**Exercise goal:** Please return every line of the records below that holds the word "Banco".

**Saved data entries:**
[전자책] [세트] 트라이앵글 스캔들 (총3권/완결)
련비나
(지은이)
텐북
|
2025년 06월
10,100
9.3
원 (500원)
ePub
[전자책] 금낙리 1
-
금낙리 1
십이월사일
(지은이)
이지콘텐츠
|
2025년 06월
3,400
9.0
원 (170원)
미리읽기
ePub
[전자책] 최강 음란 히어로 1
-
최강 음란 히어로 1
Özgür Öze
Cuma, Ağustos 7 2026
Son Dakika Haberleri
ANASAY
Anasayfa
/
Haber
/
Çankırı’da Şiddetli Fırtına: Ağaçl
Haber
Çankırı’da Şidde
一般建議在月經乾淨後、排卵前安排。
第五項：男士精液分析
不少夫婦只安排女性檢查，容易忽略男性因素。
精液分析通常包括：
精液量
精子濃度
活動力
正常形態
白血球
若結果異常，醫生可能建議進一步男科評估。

==

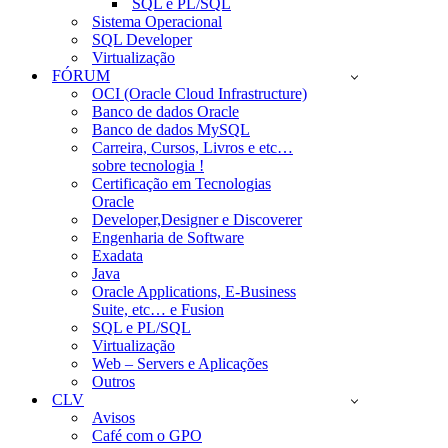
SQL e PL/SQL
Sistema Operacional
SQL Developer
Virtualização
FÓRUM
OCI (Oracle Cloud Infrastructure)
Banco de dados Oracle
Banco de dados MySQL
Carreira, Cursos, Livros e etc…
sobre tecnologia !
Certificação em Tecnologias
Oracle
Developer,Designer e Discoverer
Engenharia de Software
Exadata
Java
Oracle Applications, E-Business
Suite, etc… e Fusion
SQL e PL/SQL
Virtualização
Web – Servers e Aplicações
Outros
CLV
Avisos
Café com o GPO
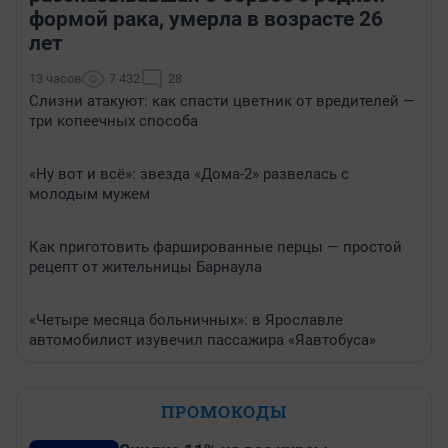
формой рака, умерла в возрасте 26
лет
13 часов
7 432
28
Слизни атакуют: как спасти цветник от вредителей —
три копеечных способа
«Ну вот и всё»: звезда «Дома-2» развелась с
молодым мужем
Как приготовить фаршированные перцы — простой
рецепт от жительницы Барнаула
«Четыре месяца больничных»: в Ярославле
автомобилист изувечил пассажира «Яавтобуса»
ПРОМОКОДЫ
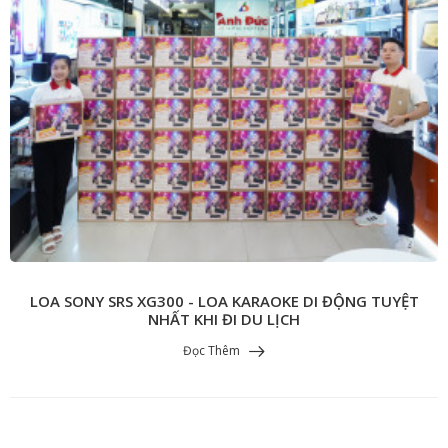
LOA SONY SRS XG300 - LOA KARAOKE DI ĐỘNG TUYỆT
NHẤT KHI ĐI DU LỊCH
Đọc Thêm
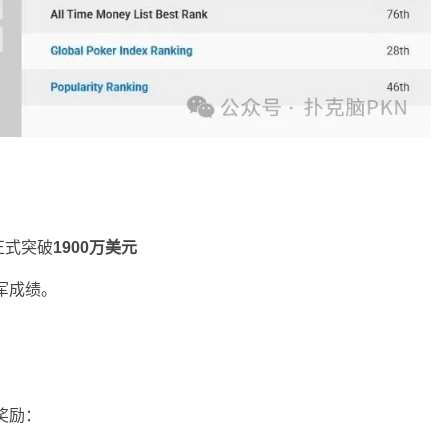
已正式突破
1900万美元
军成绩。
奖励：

...

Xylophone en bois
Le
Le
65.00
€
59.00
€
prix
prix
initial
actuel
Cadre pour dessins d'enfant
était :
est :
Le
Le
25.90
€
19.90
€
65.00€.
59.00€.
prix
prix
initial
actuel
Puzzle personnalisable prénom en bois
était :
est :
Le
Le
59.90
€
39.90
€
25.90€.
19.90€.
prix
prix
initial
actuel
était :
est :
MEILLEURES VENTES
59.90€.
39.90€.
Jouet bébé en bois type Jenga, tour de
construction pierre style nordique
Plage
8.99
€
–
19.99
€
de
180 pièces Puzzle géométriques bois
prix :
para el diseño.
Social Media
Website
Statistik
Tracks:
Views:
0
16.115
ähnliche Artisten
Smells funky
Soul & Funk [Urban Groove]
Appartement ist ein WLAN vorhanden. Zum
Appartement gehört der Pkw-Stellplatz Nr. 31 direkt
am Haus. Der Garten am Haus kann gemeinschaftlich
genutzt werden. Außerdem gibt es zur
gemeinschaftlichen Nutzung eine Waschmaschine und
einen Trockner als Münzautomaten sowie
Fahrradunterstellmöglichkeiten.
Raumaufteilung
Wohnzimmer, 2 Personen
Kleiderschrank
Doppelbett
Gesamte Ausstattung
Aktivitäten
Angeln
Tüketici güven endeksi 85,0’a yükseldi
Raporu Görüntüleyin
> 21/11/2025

**Task answer:**
Banco de dados Oracle
Banco de dados MySQL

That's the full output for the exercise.